(Provided data Opens)
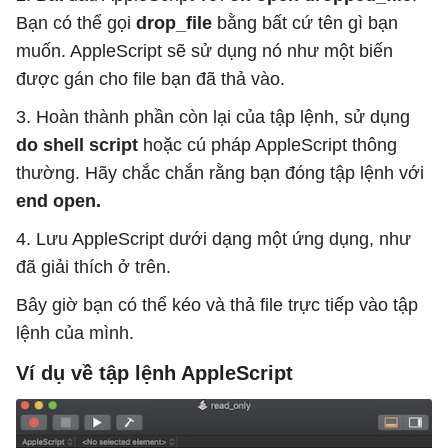
Bạn có thể gọi
drop_file
bằng bất cứ tên gì bạn
muốn. AppleScript sẽ sử dụng nó như một biến
được gán cho file bạn đã thả vào.
3. Hoàn thành phần còn lại của tập lệnh, sử dụng
do shell script
hoặc cú pháp AppleScript thông
thường. Hãy chắc chắn rằng bạn đóng tập lệnh với
end open.
4. Lưu AppleScript dưới dạng một ứng dụng, như
đã giải thích ở trên.
Bây giờ bạn có thể kéo và thả file trực tiếp vào tập
lệnh của mình.
Ví dụ về tập lệnh AppleScript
(Provided data Closes)
Exercise instructions |
All of the lines above should be printed exactly, minus the pictures.

Solution to the exercise |
Bạn có thể gọi
drop_file
bằng bất cứ tên gì bạn
muốn. AppleScript sẽ sử dụng nó như một biến
được gán cho file bạn đã thả vào.
3. Hoàn thành phần còn lại của tập lệnh, sử dụng
do shell script
hoặc cú pháp AppleScript thông
thường. Hãy chắc chắn rằng bạn đóng tập lệnh với
end open.
4. Lưu AppleScript dưới dạng một ứng dụng, như
đã giải thích ở trên.
Bây giờ bạn có thể kéo và thả file trực tiếp vào tập
lệnh của mình.
Ví dụ về tập lệnh AppleScript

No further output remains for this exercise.